Kennedy ends the book with an abrupt switch in point of view, from second person to third person. It’s as if he’s looking for distance from his own experiences and trying to judge them. The main subject of the final chapter is love and how it fades, how we lose it, how it haunts us.

Last Night My Bed a Boat of Whiskey Going Down is wry, ironic, and full of self-deprecating humor, so much so that it is easy to miss that the leitmotif holding the collection together is an understated cry of the heart, a cri de Coeur compounded with the difficulties of aging and the almost certain knowledge that love will never come in quite the way it was when he believed he had found his soul-mate, Bodil, who, for whatever reason, didn’t want him anymore. Shit happens. Then you pick yourself up and get on with whatever the future has in store for you. And Kennedy does just that, picks himself up time after time and moves on. Written by a great lover of life in all its alluring forms (especially its feminine forms), his offerings, his “novel in essays,” is compelling from beginning to end, a wonderful ride through the mind of a man brutally battered but ultimately unbowed, unbeaten.

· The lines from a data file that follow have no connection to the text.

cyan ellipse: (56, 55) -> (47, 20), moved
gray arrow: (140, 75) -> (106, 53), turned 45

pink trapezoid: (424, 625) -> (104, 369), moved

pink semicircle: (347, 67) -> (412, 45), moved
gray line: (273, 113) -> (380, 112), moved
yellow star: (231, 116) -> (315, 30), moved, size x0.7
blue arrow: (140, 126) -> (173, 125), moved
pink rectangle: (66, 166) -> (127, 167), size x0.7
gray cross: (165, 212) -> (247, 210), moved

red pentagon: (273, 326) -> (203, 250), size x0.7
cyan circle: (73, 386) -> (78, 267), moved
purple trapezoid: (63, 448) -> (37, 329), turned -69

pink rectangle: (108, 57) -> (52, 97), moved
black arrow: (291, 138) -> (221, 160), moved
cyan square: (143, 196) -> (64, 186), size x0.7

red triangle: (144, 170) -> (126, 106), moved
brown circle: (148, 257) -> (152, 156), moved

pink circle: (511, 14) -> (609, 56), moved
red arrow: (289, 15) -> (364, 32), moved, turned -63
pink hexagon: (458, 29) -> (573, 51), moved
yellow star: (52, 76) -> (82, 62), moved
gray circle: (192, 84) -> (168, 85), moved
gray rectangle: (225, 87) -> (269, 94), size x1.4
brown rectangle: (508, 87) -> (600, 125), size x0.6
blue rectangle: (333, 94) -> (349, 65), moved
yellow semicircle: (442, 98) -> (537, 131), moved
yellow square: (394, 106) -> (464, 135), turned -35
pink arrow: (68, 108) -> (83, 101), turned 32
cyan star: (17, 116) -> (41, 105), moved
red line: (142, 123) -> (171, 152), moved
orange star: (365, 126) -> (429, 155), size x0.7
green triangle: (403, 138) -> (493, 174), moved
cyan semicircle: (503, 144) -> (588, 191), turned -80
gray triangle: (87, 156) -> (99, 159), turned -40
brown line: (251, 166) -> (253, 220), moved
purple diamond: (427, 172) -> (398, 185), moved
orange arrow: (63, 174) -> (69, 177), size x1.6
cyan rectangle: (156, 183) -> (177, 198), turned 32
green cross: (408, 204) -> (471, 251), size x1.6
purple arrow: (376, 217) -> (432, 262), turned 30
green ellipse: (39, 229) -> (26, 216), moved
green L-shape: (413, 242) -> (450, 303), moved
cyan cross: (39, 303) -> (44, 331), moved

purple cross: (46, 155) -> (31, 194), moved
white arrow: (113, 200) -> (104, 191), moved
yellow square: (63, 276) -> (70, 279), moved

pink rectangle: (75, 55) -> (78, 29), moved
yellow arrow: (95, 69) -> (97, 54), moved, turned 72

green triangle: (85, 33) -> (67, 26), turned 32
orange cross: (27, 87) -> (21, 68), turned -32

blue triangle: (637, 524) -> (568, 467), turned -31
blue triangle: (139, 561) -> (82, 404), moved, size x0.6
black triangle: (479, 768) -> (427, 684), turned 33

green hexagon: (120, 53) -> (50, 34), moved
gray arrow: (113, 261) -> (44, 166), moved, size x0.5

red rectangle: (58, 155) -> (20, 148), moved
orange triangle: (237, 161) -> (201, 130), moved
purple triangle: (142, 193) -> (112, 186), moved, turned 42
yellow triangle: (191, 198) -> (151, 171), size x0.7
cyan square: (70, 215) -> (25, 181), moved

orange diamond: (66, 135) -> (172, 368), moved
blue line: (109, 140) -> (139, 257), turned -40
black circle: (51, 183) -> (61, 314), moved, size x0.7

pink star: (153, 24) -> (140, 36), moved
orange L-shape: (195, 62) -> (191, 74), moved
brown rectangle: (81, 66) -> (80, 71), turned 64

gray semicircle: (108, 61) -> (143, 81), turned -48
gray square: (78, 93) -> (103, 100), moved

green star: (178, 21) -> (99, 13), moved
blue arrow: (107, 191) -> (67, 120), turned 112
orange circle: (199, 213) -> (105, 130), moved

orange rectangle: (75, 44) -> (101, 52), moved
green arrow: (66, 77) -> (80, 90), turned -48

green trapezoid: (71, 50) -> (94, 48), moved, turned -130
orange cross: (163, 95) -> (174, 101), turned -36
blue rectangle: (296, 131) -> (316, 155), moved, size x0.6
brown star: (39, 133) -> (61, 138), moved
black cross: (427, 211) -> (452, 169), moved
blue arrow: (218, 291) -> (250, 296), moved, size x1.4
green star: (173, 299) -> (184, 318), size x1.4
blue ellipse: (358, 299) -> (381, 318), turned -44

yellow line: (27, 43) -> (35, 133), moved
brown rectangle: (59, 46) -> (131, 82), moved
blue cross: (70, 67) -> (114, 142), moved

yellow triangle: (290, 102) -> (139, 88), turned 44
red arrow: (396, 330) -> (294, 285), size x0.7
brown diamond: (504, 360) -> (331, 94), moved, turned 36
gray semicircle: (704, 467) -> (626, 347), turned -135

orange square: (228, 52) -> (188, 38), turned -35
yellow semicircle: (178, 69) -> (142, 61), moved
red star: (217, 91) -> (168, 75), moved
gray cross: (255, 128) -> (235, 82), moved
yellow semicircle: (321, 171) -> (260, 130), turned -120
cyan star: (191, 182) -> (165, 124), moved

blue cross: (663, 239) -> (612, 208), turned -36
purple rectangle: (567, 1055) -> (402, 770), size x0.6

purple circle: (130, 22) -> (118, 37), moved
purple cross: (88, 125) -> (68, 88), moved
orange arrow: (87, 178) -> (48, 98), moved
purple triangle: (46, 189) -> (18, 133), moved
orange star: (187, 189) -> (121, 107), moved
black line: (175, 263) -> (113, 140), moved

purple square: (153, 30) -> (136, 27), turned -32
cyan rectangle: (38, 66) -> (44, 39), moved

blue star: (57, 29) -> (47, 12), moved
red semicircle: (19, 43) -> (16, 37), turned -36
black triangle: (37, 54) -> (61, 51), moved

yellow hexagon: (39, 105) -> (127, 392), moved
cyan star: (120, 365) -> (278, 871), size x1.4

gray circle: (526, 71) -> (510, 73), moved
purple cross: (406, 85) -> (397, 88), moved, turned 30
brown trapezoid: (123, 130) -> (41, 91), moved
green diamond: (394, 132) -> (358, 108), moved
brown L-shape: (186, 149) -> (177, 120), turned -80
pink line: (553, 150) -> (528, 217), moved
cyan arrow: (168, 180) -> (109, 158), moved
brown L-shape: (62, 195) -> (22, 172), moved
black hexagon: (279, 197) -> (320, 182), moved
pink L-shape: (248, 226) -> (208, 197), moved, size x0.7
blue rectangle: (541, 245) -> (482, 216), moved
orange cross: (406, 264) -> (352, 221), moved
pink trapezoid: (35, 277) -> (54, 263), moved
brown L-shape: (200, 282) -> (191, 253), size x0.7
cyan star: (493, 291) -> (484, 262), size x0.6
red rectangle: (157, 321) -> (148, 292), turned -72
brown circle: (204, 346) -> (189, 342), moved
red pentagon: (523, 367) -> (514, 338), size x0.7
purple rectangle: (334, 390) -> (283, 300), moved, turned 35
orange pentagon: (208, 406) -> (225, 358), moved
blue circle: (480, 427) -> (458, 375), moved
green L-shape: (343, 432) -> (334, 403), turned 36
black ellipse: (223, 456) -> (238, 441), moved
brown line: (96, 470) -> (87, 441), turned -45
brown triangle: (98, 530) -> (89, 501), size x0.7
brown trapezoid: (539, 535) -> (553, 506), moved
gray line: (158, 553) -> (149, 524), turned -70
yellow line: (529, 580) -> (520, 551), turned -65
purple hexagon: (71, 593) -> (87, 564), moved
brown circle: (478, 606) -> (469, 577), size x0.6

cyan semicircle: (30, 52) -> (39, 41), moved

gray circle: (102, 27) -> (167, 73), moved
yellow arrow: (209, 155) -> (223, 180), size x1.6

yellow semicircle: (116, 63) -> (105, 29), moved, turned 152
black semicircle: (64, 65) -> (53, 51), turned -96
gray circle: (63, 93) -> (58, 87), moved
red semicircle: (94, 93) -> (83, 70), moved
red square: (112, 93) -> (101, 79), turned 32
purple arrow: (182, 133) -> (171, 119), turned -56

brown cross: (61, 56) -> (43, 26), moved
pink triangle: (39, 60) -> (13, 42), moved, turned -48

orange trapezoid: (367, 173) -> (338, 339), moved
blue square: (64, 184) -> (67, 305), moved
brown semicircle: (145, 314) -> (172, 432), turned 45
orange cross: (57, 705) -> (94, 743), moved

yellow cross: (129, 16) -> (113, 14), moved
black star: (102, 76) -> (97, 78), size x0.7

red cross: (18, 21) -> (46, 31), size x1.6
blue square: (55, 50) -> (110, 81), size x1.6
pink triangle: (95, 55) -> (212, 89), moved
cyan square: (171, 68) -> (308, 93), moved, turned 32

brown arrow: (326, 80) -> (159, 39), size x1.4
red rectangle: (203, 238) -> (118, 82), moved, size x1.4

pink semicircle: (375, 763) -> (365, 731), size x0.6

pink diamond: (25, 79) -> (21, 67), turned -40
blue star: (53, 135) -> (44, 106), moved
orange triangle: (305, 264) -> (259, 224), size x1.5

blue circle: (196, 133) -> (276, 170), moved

—Previously published in South Carolina Review (Fall 2011)


SHJ Issue 5
Spring 2012

Duff Brenna

is the author of six novels, and recipient of an AWP Award for Best Novel (The Book of Mamie), a National Endowment for the Arts Award, a South Florida Sun-Sentinel Award for Favorite Book of the year (The Altar of the Body), a Milwaukee Magazine Best Short Story of the Year Award, and a Pushcart Honorable Mention.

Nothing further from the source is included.